In [1]:
from sklearn import model_selection
import pandas as pd
from sklearn import metrics
from sklearn.naive_bayes import  BernoulliNB, MultinomialNB, GaussianNB
from sklearn.preprocessing import OneHotEncoder
import numpy as np 
from sklearn.linear_model import LogisticRegression
from sklearn.neighbors import KNeighborsClassifier

weather = pd.read_csv('weatherAUS.csv') 
weather = weather.replace(to_replace = ['No', 'Yes'], value = [0, 1]) #replacing strings with labels

#преобразование категориальных признаков
onehot_encoder = OneHotEncoder(sparse = False)
categorical_columns = pd.DataFrame(onehot_encoder.fit_transform(weather[['Location', 'WindGustDir', 'WindDir9am', 'WindDir3pm']]))

weather = weather.drop(['Date', 'Location', 'WindGustDir', 'WindDir9am', 'WindDir3pm'], axis = 1)
weather = (weather - weather.min())/(weather.max() - weather.min())#Normalization
weather = weather.join(categorical_columns)

weather.dropna(axis = 0, inplace = True)

X = weather.drop(['RainTomorrow'], axis = 1)
y = weather[['RainTomorrow']]

X_train, X_test, y_train, y_test = model_selection.train_test_split(X, y, test_size = 0.25, shuffle=False)

In [2]:
%%time
classifier = BernoulliNB()
classifier.fit(X_train, y_train)
prediction = classifier.predict(X_test)
print ('BernoulliNB:')
print ('accuracy: ',np.mean(prediction == np.ravel(y_test)))
print('precision: ',metrics.precision_score(y_test, prediction))
print('recall: ',metrics.recall_score(y_test, prediction))
print('f1: ',metrics.f1_score(y_test, prediction))

BernoulliNB:
accuracy:  0.7789024306272808
precision:  0.43925944712148113
recall:  0.6339677891654466
f1:  0.5189513108614232
Wall time: 146 ms


  return f(*args, **kwargs)


In [3]:
%%time
classifier = MultinomialNB()
classifier.fit(X_train, y_train)
prediction = classifier.predict(X_test)
print ('MultinomialNB:')
print ('accuracy: ',np.mean(prediction == np.ravel(y_test)))
print('precision: ',metrics.precision_score(y_test, prediction))
print('recall: ',metrics.recall_score(y_test, prediction))
print('f1: ',metrics.f1_score(y_test, prediction))
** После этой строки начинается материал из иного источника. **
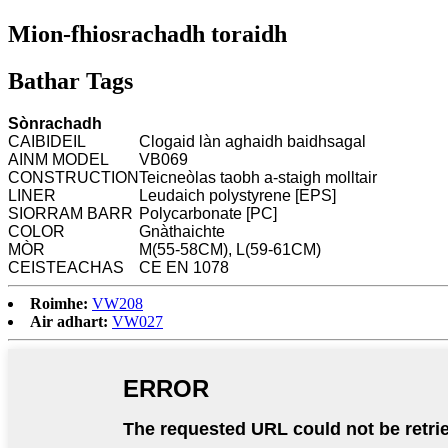
Mion-fhiosrachadh toraidh
Bathar Tags
Sònrachadh
CAIBIDEIL
Clogaid làn aghaidh baidhsagal
AINM MODEL
VB069
CONSTRUCTION
Teicneòlas taobh a-staigh molltair
LINER
Leudaich polystyrene [EPS]
SIORRAM BARR
Polycarbonate [PC]
COLOR
Gnàthaichte
MÒR
M(55-58CM), L(59-61CM)
CEISTEACHAS
CE EN 1078
Roimhe:
VW208
Air adhart:
VW027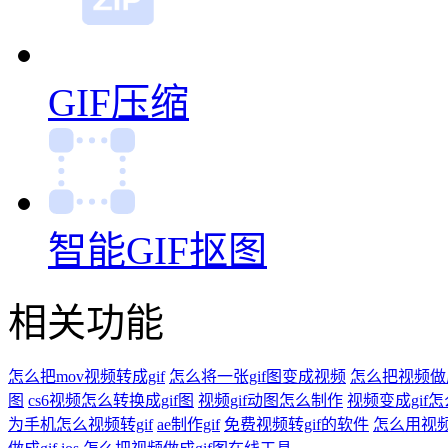
GIF裁剪
GIF压缩
智能GIF抠图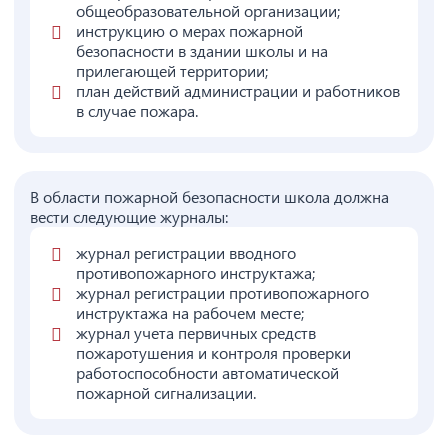
общеобразовательной организации;
инструкцию о мерах пожарной
безопасности в здании школы и на
прилегающей территории;
план действий администрации и работников
в случае пожара.
В области пожарной безопасности школа должна
вести следующие журналы:
журнал регистрации вводного
противопожарного инструктажа;
журнал регистрации противопожарного
инструктажа на рабочем месте;
журнал учета первичных средств
пожаротушения и контроля проверки
работоспособности автоматической
пожарной сигнализации.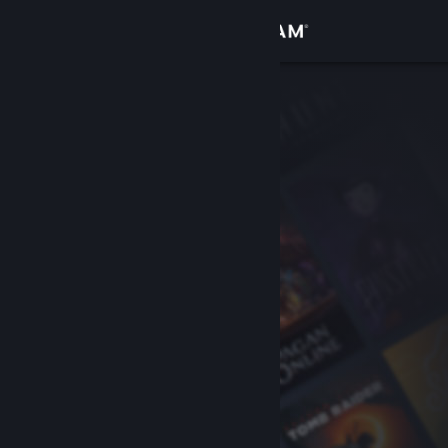
Logg inn
Butikk
Samfunn
Om
Kundestøtte
Bytt språk
Skaff deg Steam-appen på mobil
Vis skrivebordsversjon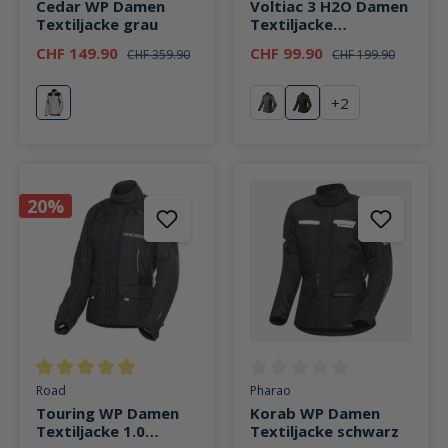
Cedar WP Damen
Voltiac 3 H2O Damen
Textiljacke grau
Textiljacke
schwarz/silber
CHF 149.90
CHF 99.90
CHF 359.90
CHF 199.90
+
2
grau
grau/schwarz
schwarz/silber
20%
Durchschnittliche Bewertung von 5 von 5 Sternen
Durchschnittliche Bewertung v
Road
Pharao
Touring WP Damen
Korab WP Damen
Textiljacke 1.0
Textiljacke schwarz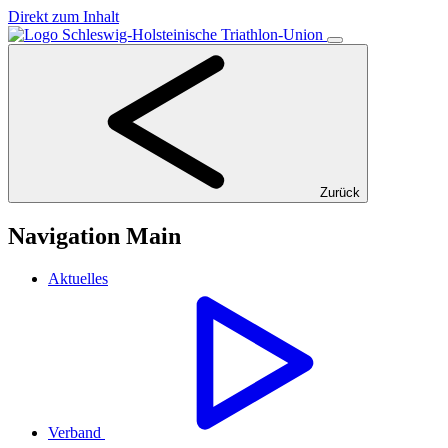
Direkt zum Inhalt
Zurück
Navigation Main
Aktuelles
Verband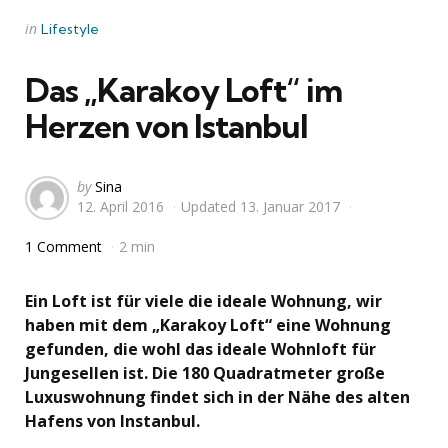
Categories
Posted
in
Lifestyle
in
Das „Karakoy Loft“ im
Herzen von Istanbul
Posted
by
Sina
12. April 2016
Updated
13. Januar 2017
by
1 Comment
2 min
Ein Loft ist für viele die ideale Wohnung, wir
haben mit dem „Karakoy Loft“ eine Wohnung
gefunden, die wohl das ideale Wohnloft für
Jungesellen ist. Die 180 Quadratmeter große
Luxuswohnung findet sich in der Nähe des alten
Hafens von Instanbul.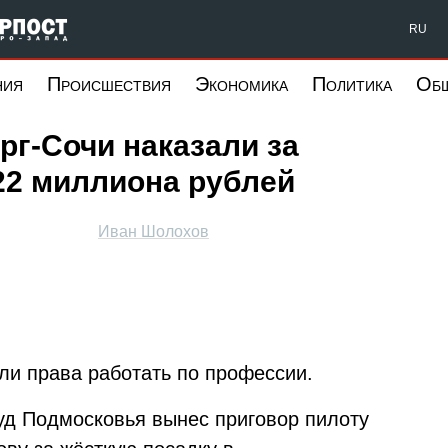
Форпост Северо-Запад
RU
ния
Происшествия
Экономика
Политика
Об
рг-Сочи наказали за
22 миллиона рублей
Иван Шолохов
и права работать по профессии.
суд Подмосковья вынес приговор пилоту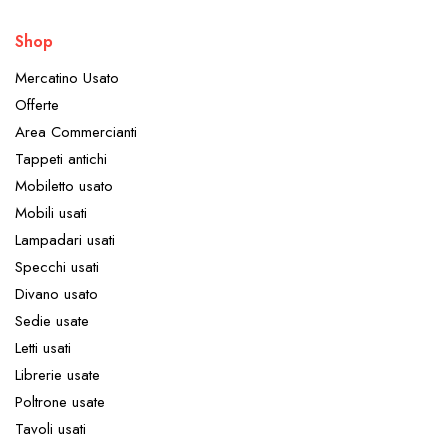
Shop
Mercatino Usato
Offerte
Area Commercianti
Tappeti antichi
Mobiletto usato
Mobili usati
Lampadari usati
Specchi usati
Divano usato
Sedie usate
Letti usati
Librerie usate
Poltrone usate
Tavoli usati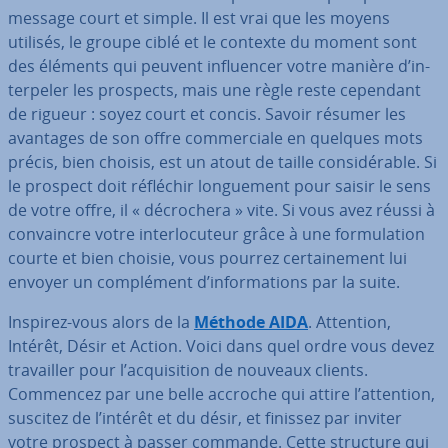
message court et simple. Il est vrai que les moyens
utilisés, le groupe ciblé et le contexte du moment sont
des éléments qui peuvent in­fluen­cer votre manière d’in­
ter­pe­ler les prospects, mais une règle reste cependant
de rigueur : soyez court et concis. Savoir résumer les
avantages de son offre com­mer­ciale en quelques mots
précis, bien choisis, est un atout de taille con­si­dé­rable. Si
le prospect doit réfléchir lon­gue­ment pour saisir le sens
de votre offre, il « dé­cro­chera » vite. Si vous avez réussi à
con­vaincre votre in­ter­lo­cu­teur grâce à une for­mu­la­tion
courte et bien choisie, vous pourrez cer­tai­ne­ment lui
envoyer un com­plé­ment d’in­for­ma­tions par la suite.
Inspirez-vous alors de la
Méthode AIDA
. Attention,
Intérêt, Désir et Action. Voici dans quel ordre vous devez
tra­vail­ler pour l’ac­qui­si­tion de nouveaux clients.
Commencez par une belle accroche qui attire l’attention,
suscitez de l’intérêt et du désir, et finissez par inviter
votre prospect à passer commande. Cette structure qui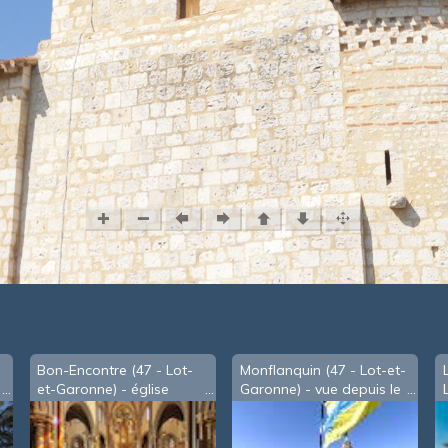
Bon-Encontre (47 - Lot-
Monflanquin (47 - Lot-et-
et-Garonne) - église
Garonne) - vue depuis le
Notre-Dame
clocher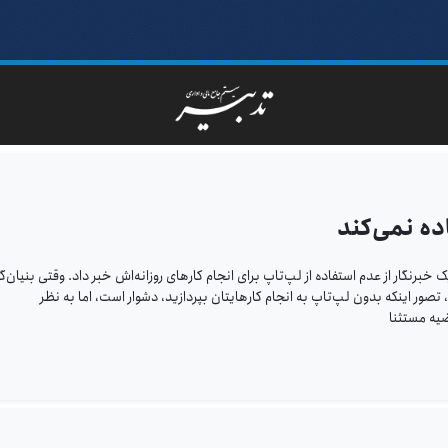
ده نمی‌کند
برنگار از عدم استفاده‌ از لپ‌تاپ برای انجام کارهای روزانه‌اش خبر داد. وقتی بنیان‌گذ
صور اینکه بدون لپ‌تاپ به انجام کارهایتان بپردازید، دشوار است، اما به‌ نظر
ضیه مستثنا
  return f(*args, **kwargs)


MultinomialNB:
accuracy:  0.7898505818357089
precision:  0.4632183908045977
recall:  0.7375549048316252
f1:  0.5690482914430952
Wall time: 60.8 ms


In [4]:
%%time
classifier = GaussianNB()
classifier.fit(X_train, y_train)
prediction = classifier.predict(X_test)
print ('GaussianNB:')
print ('accuracy: ',np.mean(prediction == np.ravel(y_test)))
print('precision: ',metrics.precision_score(y_test, prediction))
print('recall: ',metrics.recall_score(y_test, prediction))
print('f1: ',metrics.f1_score(y_test, prediction))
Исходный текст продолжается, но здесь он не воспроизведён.